Precarious

I asked Margie to tell me more about her painting of a house (First Extra). It’s not a framed painting. It’s just sitting out, a sheet of watercolor paper on a side table, sagging a bit. She painted it when she was in her early 80s, about the time we first met, and I’ve always loved it. 

“Oh, I was just copying someone else’s work. I don’t remember whose painting it was.”

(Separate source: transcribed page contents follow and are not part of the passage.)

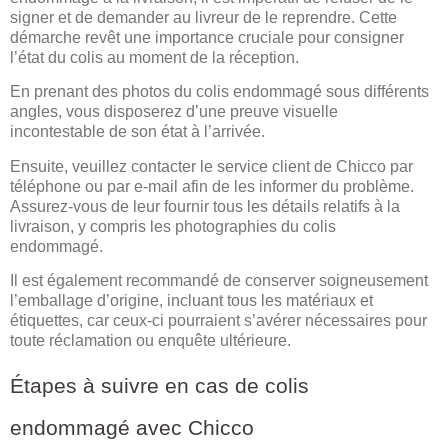
signer et de demander au livreur de le reprendre. Cette
démarche revêt une importance cruciale pour consigner
l’état du colis au moment de la réception.
En prenant des photos du colis endommagé sous différents
angles, vous disposerez d’une preuve visuelle
incontestable de son état à l’arrivée.
Ensuite, veuillez contacter le service client de Chicco par
téléphone ou par e-mail afin de les informer du problème.
Assurez-vous de leur fournir tous les détails relatifs à la
livraison, y compris les photographies du colis
endommagé.
Il est également recommandé de conserver soigneusement
l’emballage d’origine, incluant tous les matériaux et
étiquettes, car ceux-ci pourraient s’avérer nécessaires pour
toute réclamation ou enquête ultérieure.
Étapes à suivre en cas de colis
endommagé avec Chicco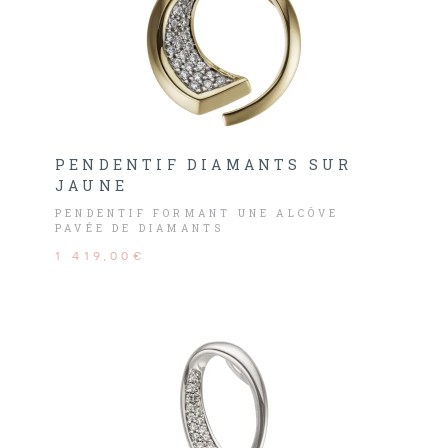
PENDENTIF DIAMANTS SUR
JAUNE
PENDENTIF FORMANT UNE ALCÔVE
PAVÉE DE DIAMANTS
1 419,00€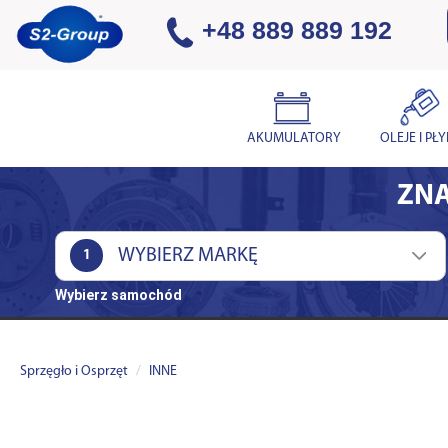
+48 889 889 192
AKUMULATORY
OLEJE I PŁ
ZNA
1
Wybierz samochód
Sprzęgło i Osprzęt
INNE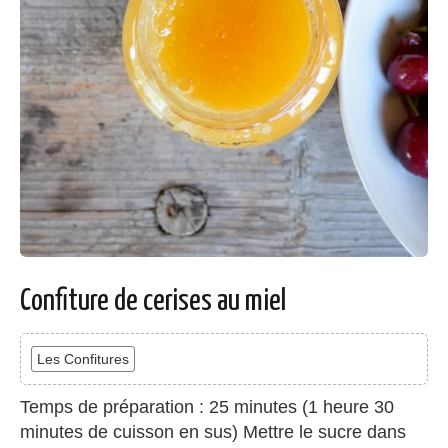
Confiture de cerises au miel
Les Confitures
Temps de préparation : 25 minutes (1 heure 30
minutes de cuisson en sus) Mettre le sucre dans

I pressed her a little. “But you chose it. You chose to paint a house, and not a flower or a bird or a wine bottle.”

She brightened.

“Oh yes, because it’s like our lives, isn’t it? It’s on a cliff, and the wind and the weather are going to erode that cliff, and eventually that house is going to go. Just like our lives. Pouf! How old am I now?”

“Ninety-seven.”

“Impossible! Me? Am I really that old?” Laughing, she leaned into her old brown leather couch where we sat together, and she made the gesture in the blip. “You see we’re on a tilt, slipping. I think I painted that house because I wanted to remind myself of how…” she searched for a word. “Something with a P?”

“Precarious? Impermanent?”

“No, yes, the first one. Precarious. I never wanted to take anything for granted. Because then you don’t pay attention. And then it’s gone, and you say damn, I should have paid more attention.” 

Second extra is Margie’s chair and her blanket, the window sill, the New York Times with her reading glasses, her tiny window garden, her ox, some cut flowers backlit by afternoon sun, everything pretty much just as it has looked for the fifteen years I’ve known her. It feels solid, not a bit precarious. But I’m paying attention.